Desafios para a educação de pessoas com transtornos neurológicos nas escolas brasileiras
Enviada em 17/08/2022
Ao longo de toda história brasileira, diversos entraves foram encontrados na tentativa de desenvolvimento da nação. Nessa perspectiva, destacam-se, dentre eles, devido à sua conjuntura hodierna, os desafios para a plena educação de pessoas com transtornos neurológicos nas escolas, fato que amplia a defasagem no desempenho escolar entre os alunos. Assim, verifica-se a configuração de um problema, em virtude do silenciamento midiático e da inobservância estatal.
Nesse cenário, conforme o sociólogo Pierre Bourdieu, o que foi criado para ser instrumento de democracia não deve ser convertido em mecanismo de opressão. Nesse viés, observa-se que a mídia, em vez de promover debates que elevem o nível de informação da população acerca dos desafio para a educação de pessoas com transtornos, como, dislexia, autismo e hiperatividade, influencia na continuidade do problema devido a sua omissão. Consequentemente, muitos dos pais de alunos com esses transtornos permanecem alheios a essa questão e, com isso, sem entender como ajudar seus filhos a melhorar o rendimento escolar.
Ademais, cabe salientar que as barreiras para uma educação de qualidade voltada às pessoas com esses quadros neurológicos deriva da baixa atuação de setores governamentais, no que concerne à criação de mecanismos que auxiliem na divulgação de informações e orientações confiáveis. Nessa lógica, segundo o filósofo John Locke, o Estado é criado com o objetivo de garantir direitos básicos e isonômicos para seus membros. Entretanto, no Brasil, observa-se justamente o contrário, uma vez que a escassez ações e de projetos influi na perpetuação do problema, devido a ausência de políticas públicas voltadas à esse público alvo.

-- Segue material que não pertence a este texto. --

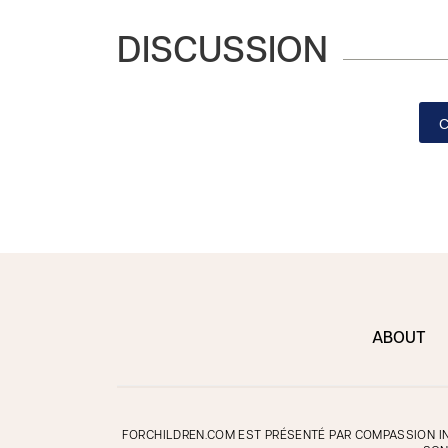
DISCUSSION
ABOUT
FORCHILDREN.COM EST PRÉSENTÉ PAR COMPASSION IN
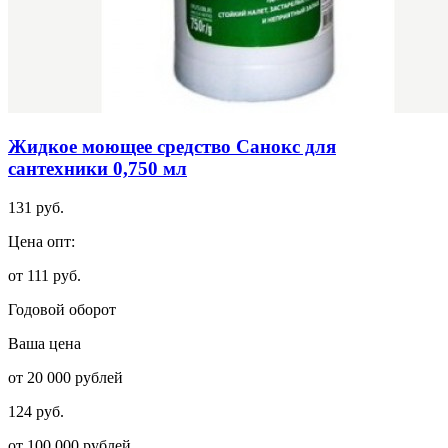
Жидкое моющее средство Санокс для
сантехники 0,750 мл
131 руб.
Цена опт:
от 111 руб.
Годовой оборот
Ваша цена
от 20 000 рублей
124 руб.
от 100 000 рублей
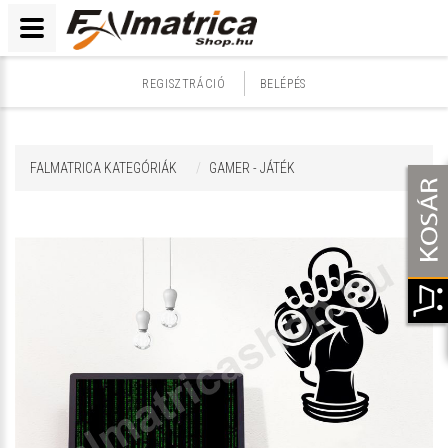
REGISZTRÁCIÓ
BELÉPÉS
FALMATRICA KATEGÓRIÁK
GAMER - JÁTÉK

Portanto, o governo federal, por meio de verbas governamentais, deve promover campanhas de orientação a serem efetuadas, dentro e fora das escolas, com inserções publicitárias transmitidas em horários de grande audiência, bem como dispor de profissionais da área da saúde e de autoridades psicopedagogas a serviço da população mais carente. Essa atitude tem o objetivo de orientar melhor os pais e responsáveis sobre como proceder na educação de pessoas com transtornos neurológicos e, com isso, garantir o rendimento escolar destes. Assim, o Brasil seguirá rumo ao pleno desenvolvimento social da nação.